Shaping the Future of Drag Racing
Brown is excited to keep up the development of AB Motorsports, which is setting a foundation for the day when he steps away from driving himself — not that that’s happening any time soon. The fourth-generation drag racer is heavily invested in bringing fresh talent and new energy into the sport.
“I want to be the next one to actually help the sport continue on and give people the opportunity to come in and do the thing I love,” he says. “Through ABM, I want to build a team that looks for new talent and to be able to give some new kid a shot.”
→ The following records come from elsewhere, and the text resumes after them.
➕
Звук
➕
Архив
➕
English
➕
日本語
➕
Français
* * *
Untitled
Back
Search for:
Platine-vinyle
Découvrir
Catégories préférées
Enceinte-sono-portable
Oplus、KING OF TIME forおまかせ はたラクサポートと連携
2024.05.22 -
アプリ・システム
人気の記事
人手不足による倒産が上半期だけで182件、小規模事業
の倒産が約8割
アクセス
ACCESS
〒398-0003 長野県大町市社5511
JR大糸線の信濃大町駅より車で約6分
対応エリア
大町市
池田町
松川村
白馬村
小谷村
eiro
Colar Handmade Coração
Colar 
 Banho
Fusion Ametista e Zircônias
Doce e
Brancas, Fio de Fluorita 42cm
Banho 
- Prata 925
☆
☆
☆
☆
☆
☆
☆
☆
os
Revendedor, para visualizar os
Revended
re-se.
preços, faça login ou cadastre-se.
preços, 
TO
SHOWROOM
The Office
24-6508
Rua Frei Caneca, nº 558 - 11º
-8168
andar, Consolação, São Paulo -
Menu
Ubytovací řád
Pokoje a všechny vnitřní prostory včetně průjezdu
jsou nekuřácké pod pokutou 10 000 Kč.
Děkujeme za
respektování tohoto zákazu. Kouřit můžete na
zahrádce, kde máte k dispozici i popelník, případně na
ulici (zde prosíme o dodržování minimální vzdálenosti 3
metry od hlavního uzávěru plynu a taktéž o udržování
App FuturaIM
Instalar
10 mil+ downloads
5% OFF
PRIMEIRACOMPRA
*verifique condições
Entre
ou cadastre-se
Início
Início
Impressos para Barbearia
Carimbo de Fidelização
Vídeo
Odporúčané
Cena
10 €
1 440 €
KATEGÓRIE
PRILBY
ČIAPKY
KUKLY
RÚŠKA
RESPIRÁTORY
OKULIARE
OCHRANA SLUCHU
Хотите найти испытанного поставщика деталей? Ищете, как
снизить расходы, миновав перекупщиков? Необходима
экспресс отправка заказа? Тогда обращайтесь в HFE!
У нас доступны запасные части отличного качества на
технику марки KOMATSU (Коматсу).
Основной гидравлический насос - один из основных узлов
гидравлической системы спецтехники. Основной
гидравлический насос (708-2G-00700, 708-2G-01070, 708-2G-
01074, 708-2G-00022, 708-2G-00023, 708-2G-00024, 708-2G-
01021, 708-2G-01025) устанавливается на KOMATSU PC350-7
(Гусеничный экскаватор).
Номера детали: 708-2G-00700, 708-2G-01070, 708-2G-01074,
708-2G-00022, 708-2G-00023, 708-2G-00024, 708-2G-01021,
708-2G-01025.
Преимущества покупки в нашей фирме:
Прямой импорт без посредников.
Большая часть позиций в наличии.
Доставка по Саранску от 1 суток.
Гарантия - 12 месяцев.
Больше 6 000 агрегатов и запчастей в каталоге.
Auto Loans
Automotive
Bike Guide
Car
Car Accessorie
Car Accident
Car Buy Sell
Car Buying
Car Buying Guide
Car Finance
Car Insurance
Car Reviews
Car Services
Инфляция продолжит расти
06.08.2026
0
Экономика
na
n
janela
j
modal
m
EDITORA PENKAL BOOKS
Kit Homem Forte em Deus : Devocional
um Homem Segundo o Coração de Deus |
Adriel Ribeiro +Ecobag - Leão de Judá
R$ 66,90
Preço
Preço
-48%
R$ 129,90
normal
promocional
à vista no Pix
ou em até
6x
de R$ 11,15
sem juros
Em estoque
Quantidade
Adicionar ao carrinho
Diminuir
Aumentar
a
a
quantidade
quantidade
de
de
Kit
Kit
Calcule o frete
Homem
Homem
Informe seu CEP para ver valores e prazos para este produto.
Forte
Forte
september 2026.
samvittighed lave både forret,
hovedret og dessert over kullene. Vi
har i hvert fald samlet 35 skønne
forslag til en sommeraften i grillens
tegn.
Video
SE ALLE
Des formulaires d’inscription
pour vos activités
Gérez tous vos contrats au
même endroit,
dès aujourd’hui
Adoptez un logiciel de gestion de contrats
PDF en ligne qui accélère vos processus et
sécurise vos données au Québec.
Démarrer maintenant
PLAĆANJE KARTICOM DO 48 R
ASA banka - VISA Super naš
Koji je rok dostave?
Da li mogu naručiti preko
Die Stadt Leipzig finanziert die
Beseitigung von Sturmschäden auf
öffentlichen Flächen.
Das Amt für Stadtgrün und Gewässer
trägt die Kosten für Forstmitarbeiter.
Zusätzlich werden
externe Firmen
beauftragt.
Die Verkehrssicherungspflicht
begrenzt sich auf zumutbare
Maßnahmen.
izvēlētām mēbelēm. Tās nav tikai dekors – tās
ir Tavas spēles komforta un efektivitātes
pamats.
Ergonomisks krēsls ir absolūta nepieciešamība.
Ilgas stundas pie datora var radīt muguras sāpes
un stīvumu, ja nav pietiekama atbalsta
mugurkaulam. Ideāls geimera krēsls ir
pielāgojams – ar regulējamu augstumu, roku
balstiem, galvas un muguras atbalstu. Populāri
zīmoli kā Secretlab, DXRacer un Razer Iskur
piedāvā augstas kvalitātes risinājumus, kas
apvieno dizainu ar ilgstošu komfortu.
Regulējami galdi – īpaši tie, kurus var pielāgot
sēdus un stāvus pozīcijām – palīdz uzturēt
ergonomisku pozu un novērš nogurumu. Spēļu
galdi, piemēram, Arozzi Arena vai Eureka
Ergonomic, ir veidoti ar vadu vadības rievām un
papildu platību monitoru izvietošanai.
Brown introduced the sport to his own kids through the NHRA Jr. Drag Racing series, where children as young as five years old drive half-scale dragsters. According to Brown, they race in a highly competitive series called the Midwest Junior Super Series. Though it’s a Midwest series, the championship racer says kids come to compete from all over the country, including Georgia, Tennessee and Texas, to drive against the best of the best.
“Those drivers are impressing me at an early age because they know the game at 12 years old,” he says. “When they get to 16 or 17, they jump in the big cars and start taking out the big names that have won championships like it’s nothing.”
According to Brown, the motorsports industry needs to cultivate more racers earlier in order to bring the sport to the next level. The next great drivers are out there — they just need a team to take a chance on them.
“It really gets me pumped up when I can see somebody that has passion and that want-to,” Brown says. “That’s something you can’t instill in people. And I see it every day in those junior dragster ranks.”